Right Where We Belong (Silver Springs #4)(24)



“I’ll tell her.” Branson spoke over his shoulder as he ran back and opened the truck door to convey the message.

“Who was that?” Eli asked, but before Gavin could respond, Savanna called out a thank-you.

Although Gavin felt slightly self-conscious that he hadn’t yet combed his hair, and he didn’t have on a shirt, he strode out to have a word with her. “You don’t need me to go with you and help you load it in the first place, do you?”

“No,” she replied. “The guy I’m buying it from said he has friends who can help. I was just worried about how I’d get it off the truck once I returned, wanted to make sure you’d still be home and wouldn’t mind lending a hand.”

“I don’t mind at all,” he assured her.

Her gaze lowered to his bare torso before shifting to a spot behind him, and he turned to see that Elijah had followed him out. “This is my brother Eli. Eli, Savanna, my new neighbor.”

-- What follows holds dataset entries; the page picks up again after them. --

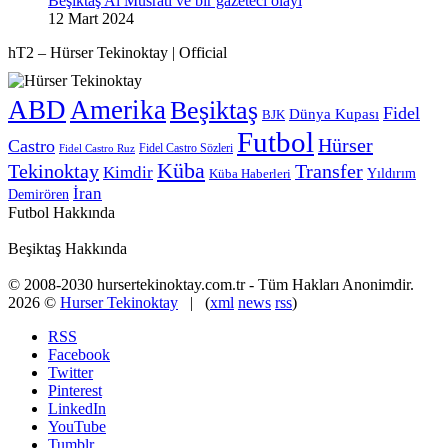
Beşiktaş Al Musrati ve bir gazeteci olayı
12 Mart 2024
hT2 – Hürser Tekinoktay | Official
ABD
Amerika
Beşiktaş
Fidel
Dünya Kupası
BJK
Futbol
Hürser
Castro
Fidel Castro Sözleri
Fidel Castro Ruz
Küba
Tekinoktay
Transfer
Kimdir
Yıldırım
Küba Haberleri
İran
Demirören
Futbol Hakkında
Beşiktaş Hakkında
© 2008-2030 hursertekinoktay.com.tr - Tüm Hakları Anonimdir.
2026 ©
Hurser Tekinoktay
| (
xml
news
rss
)
RSS
Facebook
Twitter
Pinterest
LinkedIn
YouTube
Tumblr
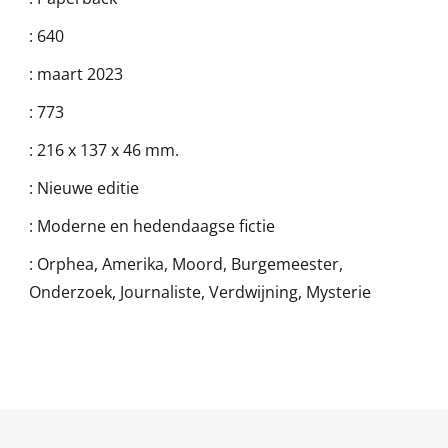
:
640
:
maart 2023
:
773
:
216 x 137 x 46 mm.
:
Nieuwe editie
:
Moderne en hedendaagse fictie
:
Orphea, Amerika, Moord, Burgemeester,
Onderzoek, Journaliste, Verdwijning, Mysterie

“Did you say neighbor? Out here?” Eli gestured at the wide expanse of raw land.

“I’m currently moving into the ranch house—or what’s left of it—next door,” she said. “But I never would’ve made it across the creek yesterday if not for your brother.”

Eli gave Gavin a playful shove. “I guess that means he’s good for something, huh?”

Her smile broadened. “He’s pretty handy to have around.”

Gavin felt the pull of attraction. He wasn’t sure he’d ever been more taken with a woman, not so quickly.

“He’s a real pain in the, um, neck,” Eli said, choosing his words carefully in deference to the children. “Don’t let him fool you.”

She leaned forward in an attempt to get a better look at Eli’s face. “I hope you don’t mind, but he signed you up to help me move a fridge.”

Eli shrugged. “Might as well make myself useful.”

“What about a stove?” Gavin asked. “You’ll need one of those, too.”

“That’ll be tougher to find. I’m not even sure if I should get gas or electric. I thought you might know.”

He nearly laughed. How she was going to go about remodeling the ranch house, he had no idea, but he sort of liked that she needed him. “Gas.”

“Got it. I’ll grab a microwave so we can get by in the meantime and hope to come across a gas stove. I appreciate the help.” She put the transmission in Drive. “If all goes well, and the fridge looks as good in real life as it does in the pictures I saw, I’ll be back in an hour and a half.”

“We’ll be here,” Gavin said.

As soon as she drove off, Eli nudged him. “Wow!”

Savanna’s smile had left Gavin a little dazed. “What?”

“The color of her hair is sort of unusual, but she’s striking.”

Gavin watched the moving van until it reached the highway. “Yeah. She’s pretty, all right.”

“So what’s going on? She married?”

“Divorced.” He thought of what her ex had done but chose not to reveal that information. Although he could trust Eli not to tell anyone else—except maybe Aiyana—opening his mouth felt disloyal somehow.

“Then why haven’t you mentioned her?”

“She’s just got here yesterday.”

“The same day you learned that Heather is pregnant.”

He let his breath seep out in a long, dejected sigh. “Yeah. Can you believe it?”

*

“Did you see all of Gavin’s tattoos?” Branson asked, his voice full of awe as they gathered as much speed as they could muster, given the limitations of the van.

Since Gavin had come out of the house without a shirt, Savanna couldn’t have missed his tattoos—or his bare chest. But she didn’t mind having seen that. She liked the way he looked. A lot. His brother was probably more classically handsome. With such dark hair and blue eyes, he reminded her of Elvis Presley, but she found Gavin’s less conventional looks more attractive. “I saw them,” she said.

“They went clear up to here!” Branson indicated his shoulder.

Alia, who was busy playing a game on Savanna’s phone, made no comment.

Curious to see what her son would say, Savanna glanced over at him. “Do you like tattoos?”

He seemed stumped by the question. His father had railed about the kind of “trash” that would mark up his or her body, so she knew Branson had to be remembering that. He also had to be thinking that maybe he no longer cared what his father thought about something as benign as tattoos, that maybe he’d venture to form his own opinion. “Do you?” he asked uncertainly.

Since she’d met Gavin, she did. He had to be the sexiest man she’d ever come across, tattoos and all, which was odd because if someone had asked her only a few days ago to describe the perfect man, she would not have described anyone who looked remotely like him. “I do,” she admitted. “Especially his. They suit him.” Gordon would’ve been shocked to hear those words come out of her mouth, but until now she’d never had strong enough feelings on the subject to contradict him when he criticized ink.

Gordon’s cutting remarks suddenly seemed highly ironic, though, considering what he’d done.